Collected data
········

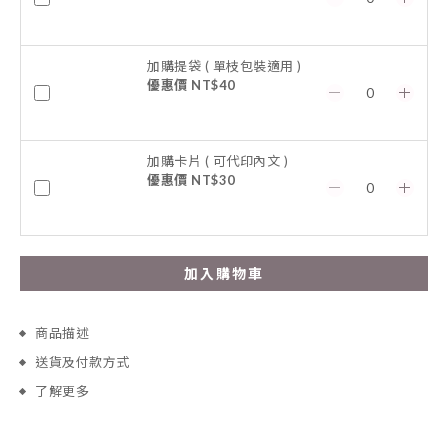
加購提袋 ( 單枝包裝適用 )
優惠價 NT$40
加購卡片 ( 可代印內文 )
優惠價 NT$30
加入購物車
商品描述
送貨及付款方式
了解更多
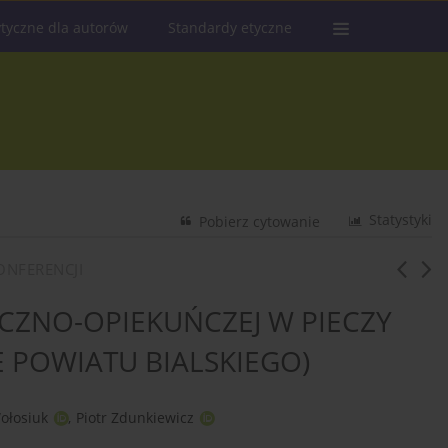
tyczne dla autorów
Standardy etyczne
Statystyki
Pobierz cytowanie
ONFERENCJI
ICZNO-OPIEKUŃCZEJ W PIECZY
E POWIATU BIALSKIEGO)
ołosiuk
,
Piotr Zdunkiewicz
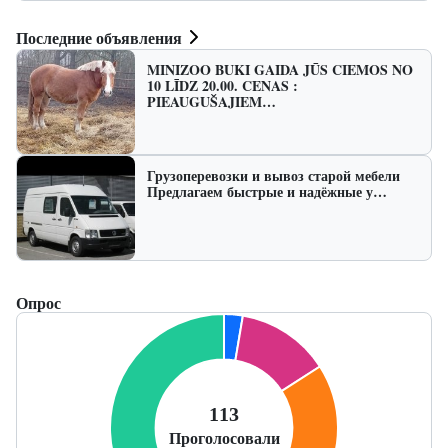
Последние объявления
MINIZOO BUKI GAIDA JŪS CIEMOS NO
10 LĪDZ 20.00. CENAS :
PIEAUGUŠAJIEM…
Грузоперевозки и вывоз старой мебели
Предлагаем быстрые и надёжные у…
Опрос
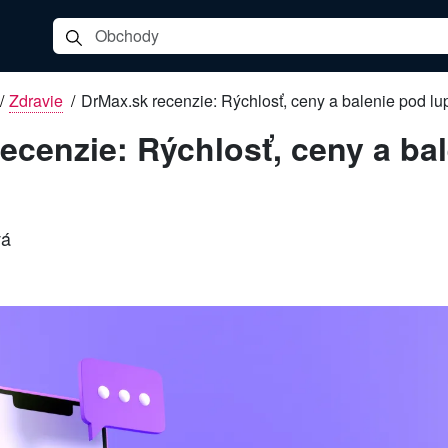
/
Zdravie
/
DrMax.sk recenzie: Rýchlosť, ceny a balenie pod lu
ecenzie: Rýchlosť, ceny a ba
vá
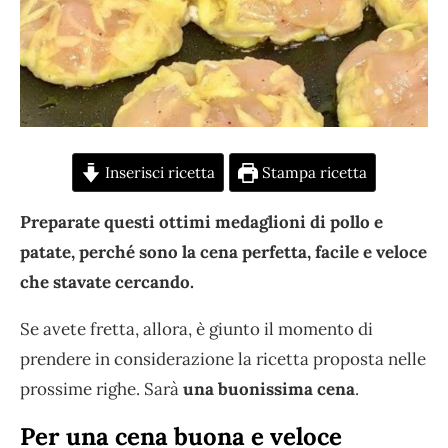
Inserisci ricetta
Stampa ricetta
Preparate questi ottimi medaglioni di pollo e
patate, perché sono la cena perfetta, facile e veloce
che stavate cercando.
Se avete fretta, allora, è giunto il momento di
prendere in considerazione la ricetta proposta nelle
prossime righe. Sarà
una buonissima cena
.
Per una cena buona e veloce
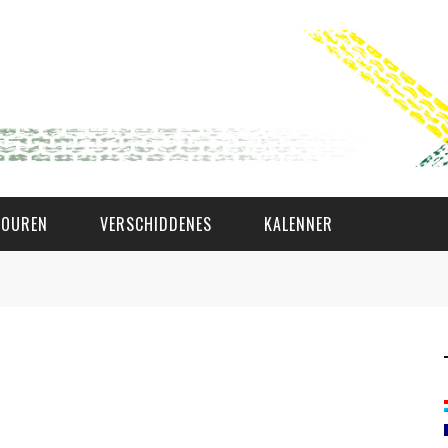
TOUREN
VERSCHIDDENES
KALENNER
WAT AS D'AMAL?
DEN COMITÉ
MEMBER GIN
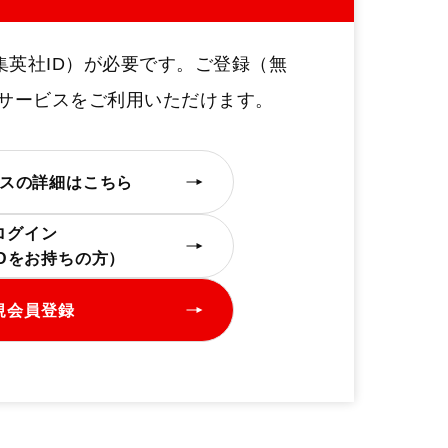
t
e
集英社ID）が必要です。ご登録（無
定サービスをご利用いただけます。
スの詳細はこちら
ログイン
IDをお持ちの方）
規会員登録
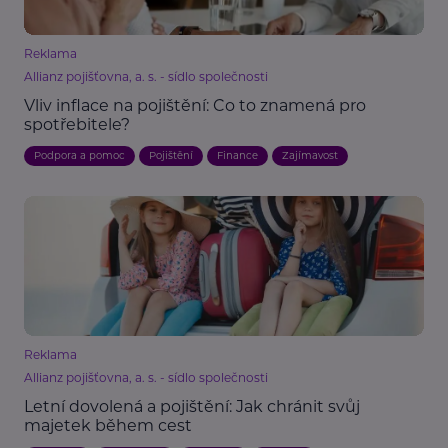
Reklama
Allianz pojišťovna, a. s. - sídlo společnosti
Vliv inflace na pojištění: Co to znamená pro
spotřebitele?
Podpora a pomoc
Pojištění
Finance
Zajímavost
Reklama
Allianz pojišťovna, a. s. - sídlo společnosti
Letní dovolená a pojištění: Jak chránit svůj
majetek během cest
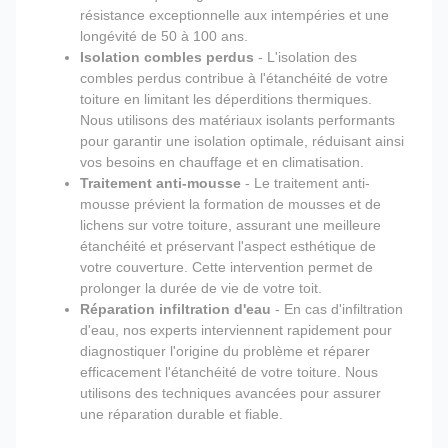
résistance exceptionnelle aux intempéries et une
longévité de 50 à 100 ans.
Isolation combles perdus
- L'isolation des
combles perdus contribue à l'étanchéité de votre
toiture en limitant les déperditions thermiques.
Nous utilisons des matériaux isolants performants
pour garantir une isolation optimale, réduisant ainsi
vos besoins en chauffage et en climatisation.
Traitement anti-mousse
- Le traitement anti-
mousse prévient la formation de mousses et de
lichens sur votre toiture, assurant une meilleure
étanchéité et préservant l'aspect esthétique de
votre couverture. Cette intervention permet de
prolonger la durée de vie de votre toit.
Réparation infiltration d'eau
- En cas d'infiltration
d'eau, nos experts interviennent rapidement pour
diagnostiquer l'origine du problème et réparer
efficacement l'étanchéité de votre toiture. Nous
utilisons des techniques avancées pour assurer
une réparation durable et fiable.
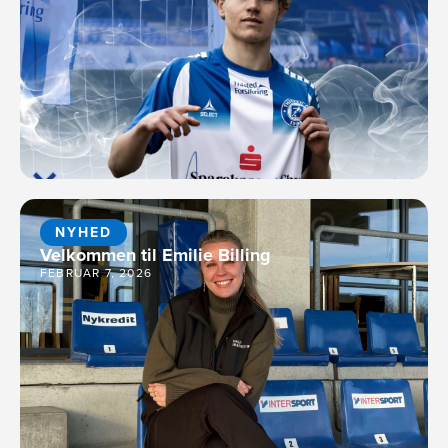
NYHED
Velkommen til Emilie Billing
FEBRUAR 7, 2026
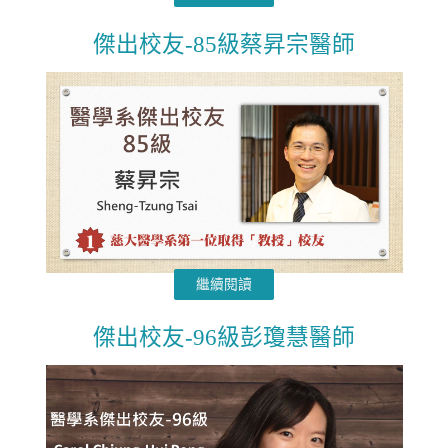
傑出校友-85級蔡昇宗醫師
繼續閱讀
傑出校友-96級彭瓊慧醫師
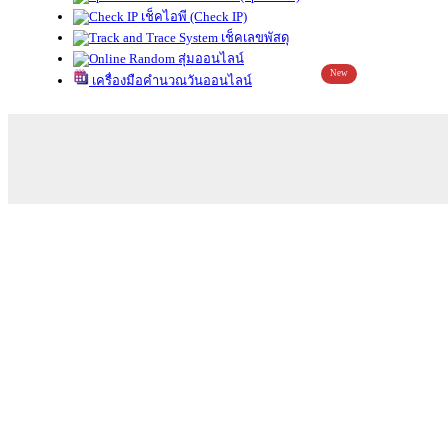
เช็คไอพี (Check IP)
เช็คเลขพัสดุ
สุ่มออนไลน์
New
เครื่องมือคำนวณวันออนไลน์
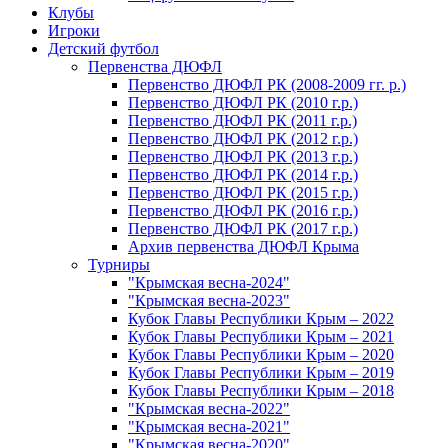
Клубы
Игроки
Детский футбол
Первенства ДЮФЛ
Первенство ДЮФЛ РК (2008-2009 гг. р.)
Первенство ДЮФЛ РК (2010 г.р.)
Первенство ДЮФЛ РК (2011 г.р.)
Первенство ДЮФЛ РК (2012 г.р.)
Первенство ДЮФЛ РК (2013 г.р.)
Первенство ДЮФЛ РК (2014 г.р.)
Первенство ДЮФЛ РК (2015 г.р.)
Первенство ДЮФЛ РК (2016 г.р.)
Первенство ДЮФЛ РК (2017 г.р.)
Архив первенства ДЮФЛ Крыма
Турниры
"Крымская весна-2024"
"Крымская весна-2023"
Кубок Главы Республики Крым – 2022
Кубок Главы Республики Крым – 2021
Кубок Главы Республики Крым – 2020
Кубок Главы Республики Крым – 2019
Кубок Главы Республики Крым – 2018
"Крымская весна-2022"
"Крымская весна-2021"
"Крымская весна-2020"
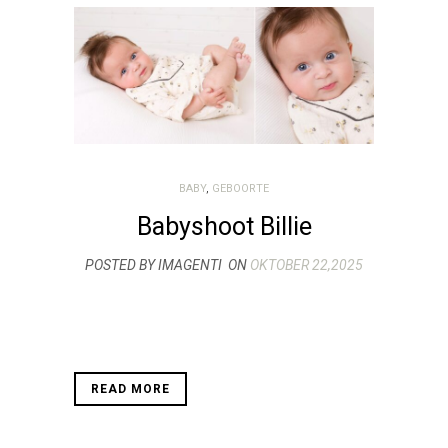
BABY
,
GEBOORTE
Babyshoot Billie
POSTED BY IMAGENTI
ON
OKTOBER 22,2025
READ MORE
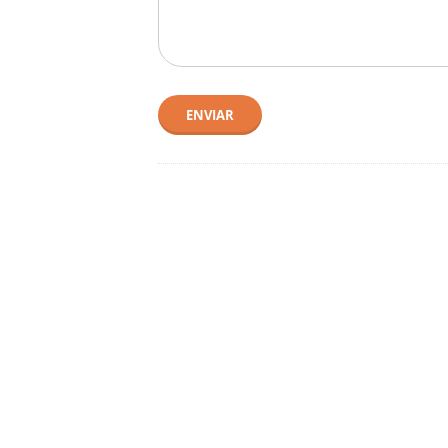
ENVIAR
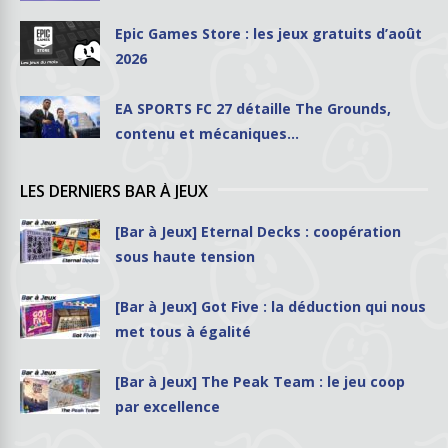
Epic Games Store : les jeux gratuits d’août
2026
EA SPORTS FC 27 détaille The Grounds,
contenu et mécaniques…
LES DERNIERS BAR À JEUX
[Bar à Jeux] Eternal Decks : coopération
sous haute tension
[Bar à Jeux] Got Five : la déduction qui nous
met tous à égalité
[Bar à Jeux] The Peak Team : le jeu coop
par excellence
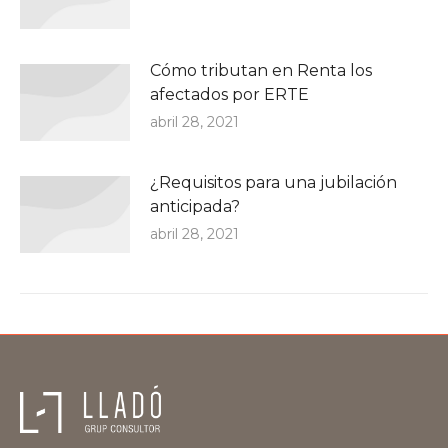
Cómo tributan en Renta los
afectados por ERTE
abril 28, 2021
¿Requisitos para una jubilación
anticipada?
abril 28, 2021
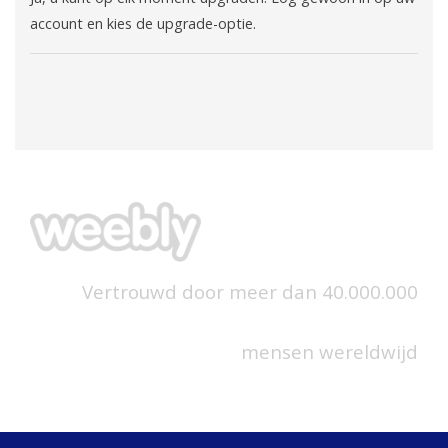
account en kies de upgrade-optie.
Vertrouwd door meer dan 40.000.000
mensen wereldwijd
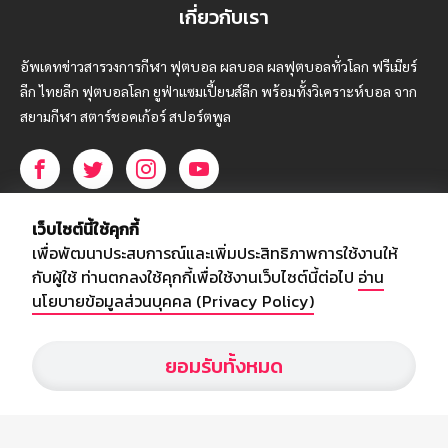
เกี่ยวกับเรา
อัพเดทข่าวสารวงการกีฬา ฟุตบอล ผลบอล ผลฟุตบอลทั่วโลก ฟรีเมียร์
ลีก ไทยลีก ฟุตบอลโลก ยูฟ่าแซมเปี้ยนส์ลีก พร้อมทั้งวิเคราะห์บอล จาก
สยามกีฬา สตาร์ชอคเก้อร์ สปอร์ตพูล
บริษัท สยามสปอร์ต ซินติเคท จำกัด (มหาชน)
เว็บไซต์นี้ใช้คุกกี้
เลขที่ 66/26 - 29 ซอยรามอินทรา 40
เพื่อพัฒนาประสบการณ์และเพิ่มประสิทธิภาพการใช้งานให้
ถนนรามอินทรา แขวงนวลจันทร์
กับผู้ใช้ ท่านตกลงใช้คุกกี้เพื่อใช้งานเว็บไซต์นี้ต่อไป
อ่าน
เขตบึงกุ่ม กรุงเทพฯ 10230
นโยบายข้อมูลส่วนบุคคล (Privacy Policy)
โทร : 02-5088-000
ยอมรับทั้งหมด
อีเมล์ :
webmaster@siamsport.co.th
เว็บไซต์ : www.siamsport.co.th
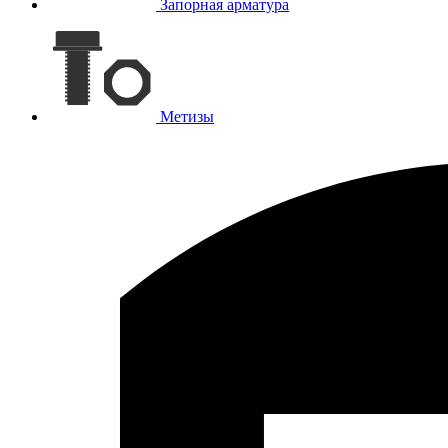
Запорная арматура
Метизы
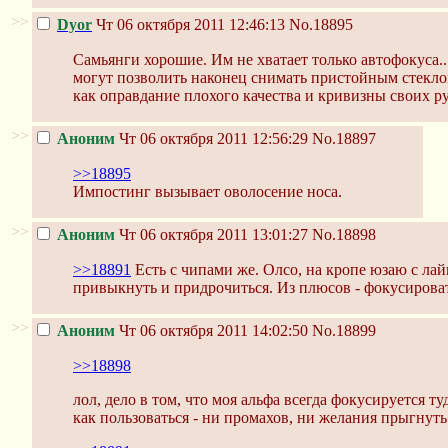
>>
Dyor
Чт 06 октября 2011 12:46:13
No.18895
Самьянги хорошие. Им не хватает только автофокуса..
могут позволить наконец снимать пристойным стекло
как оправдание плохого качества и кривизны своих ру
>>
Аноним
Чт 06 октября 2011 12:56:29
No.18897
>>18895
Импостинг вызывает оволосение носа.
>>
Аноним
Чт 06 октября 2011 13:01:27
No.18898
>>18891
Есть с чипами же. Олсо, на кропе юзаю с ла
привыкнуть и придрочиться. Из плюсов - фокусироватьс
>>
Аноним
Чт 06 октября 2011 14:02:50
No.18899
>>18898
лол, дело в том, что моя альфа всегда фокусируется 
как пользоваться - ни промахов, ни желания прыгнуть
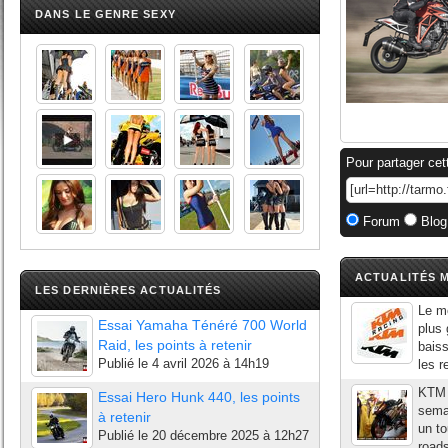
DANS LE GENRE SEXY
Pour partager cet
Forum
Blog
ACTUALITÉS M
LES DERNIÈRES ACTUALITÉS
Le mo
Essai Yamaha Ténéré 700 World
plus 
Raid, les points à retenir
bais
Publié le
4 avril 2026 à 14h19
les r
KTM 
Essai Hero Hunk 440, les points
sema
à retenir
un to
Publié le
20 décembre 2025 à 12h27
road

········

Please report all lines in the entries where "ricetta" appears.

Inserisci ricetta
Stampa ricetta
prendere in considerazione la ricetta proposta nelle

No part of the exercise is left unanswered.